Anthony Odunsi

Personal information
- Born: July 7, 1992 (age 33) Houston, Texas
- Nationality: American / Nigerian
- Listed height: 6 ft 4 in (1.93 m)
- Listed weight: 205 lb (93 kg)

Career information
- High school: Travis (Fort Bend County, Texas)
- College: University of Utah Utah (2011–2012); Tyler JC (2012–2013); Albany (2013–2014); Houston Baptist (2014–2016);
- NBA draft: 2016: undrafted
- Playing career: 2016–present
- Position: point guard
- Number: 3

Career history
- 2017: Stjarnan
- 2017: Caen Basket Calvados
- 2018: Sandringham Sabres
- 2019: Manawatu Jets

= Anthony Odunsi =

American-born Nigerian basketball player

Anthony Abayomi Odunsi (born July 7, 1992) is an American-born Nigerian professional basketball player who last played for the Manawatu Jets of the National Basketball League (NBL).

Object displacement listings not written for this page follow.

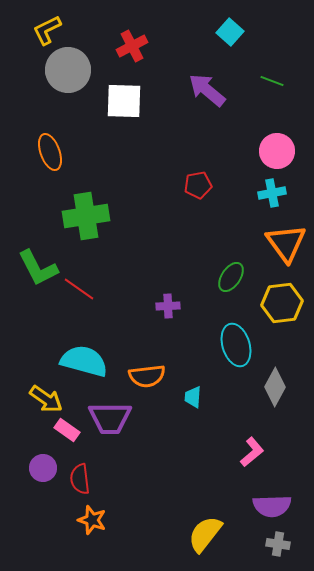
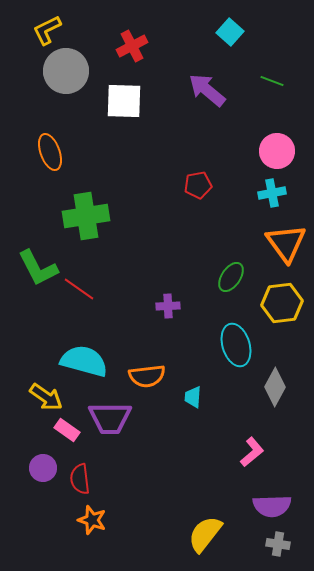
gray circle: moved 2 px left, 1 px down
yellow arrow: moved 2 px up
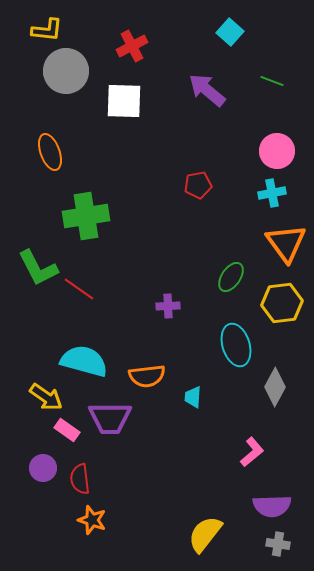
yellow L-shape: rotated 148 degrees counterclockwise
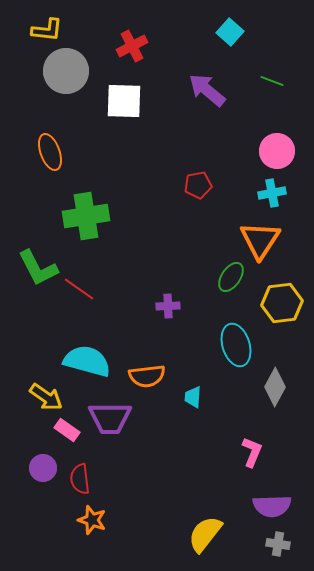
orange triangle: moved 26 px left, 3 px up; rotated 9 degrees clockwise
cyan semicircle: moved 3 px right
pink L-shape: rotated 28 degrees counterclockwise
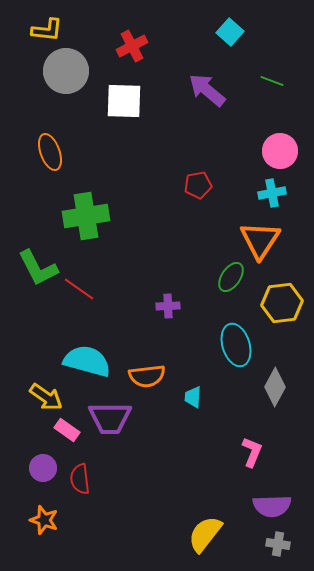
pink circle: moved 3 px right
orange star: moved 48 px left
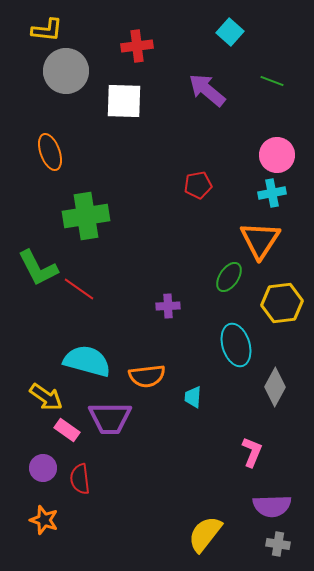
red cross: moved 5 px right; rotated 20 degrees clockwise
pink circle: moved 3 px left, 4 px down
green ellipse: moved 2 px left
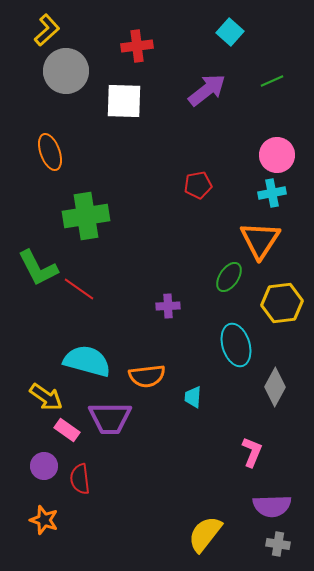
yellow L-shape: rotated 48 degrees counterclockwise
green line: rotated 45 degrees counterclockwise
purple arrow: rotated 102 degrees clockwise
purple circle: moved 1 px right, 2 px up
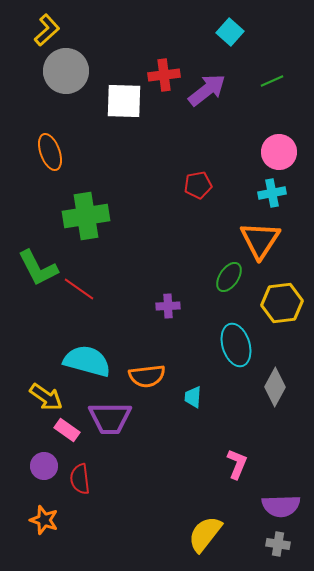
red cross: moved 27 px right, 29 px down
pink circle: moved 2 px right, 3 px up
pink L-shape: moved 15 px left, 12 px down
purple semicircle: moved 9 px right
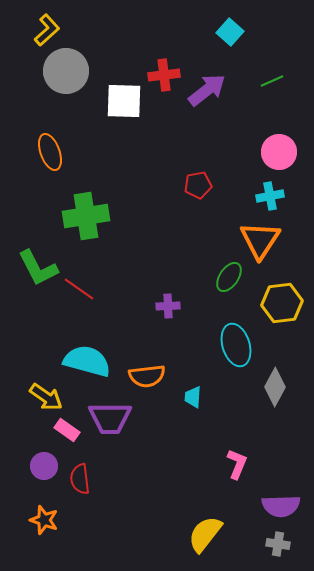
cyan cross: moved 2 px left, 3 px down
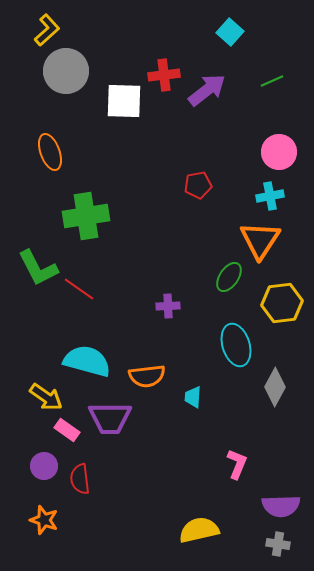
yellow semicircle: moved 6 px left, 4 px up; rotated 39 degrees clockwise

==High school and college career==
Born in Houston, Texas, Odunsi attended Travis High School in Fort Bend County, Texas, before playing his freshman season of college basketball at Utah in 2011–12. His sophomore season was spent at Tyler Junior College before his junior season at Albany was reduced to just five games due to injury, as he was received a redshirt as well as a waiver from the NCAA, allowing him to compete for Houston Baptist in 2014–15 and 2015–16.

==Professional career==
Coming out of college, Odunsi was drafted by the Canton Charge of the NBA G League, only to be waived by the team prior to the start of the 2016–17 season. In January 2017, he moved to Iceland to play for Stjarnan. In November 2017, he had a two-game stint in France with Caen Basket Calvados. In February 2018, he signed to play in Australia with the Sandringham Sabres. In March 2019, he signed to play in New Zealand with the Manawatu Jets. He appeared in two games before being released on 24 April.

==National team career==
Odunsi has represented the Nigerian national team, making his debut at AfroBasket 2017.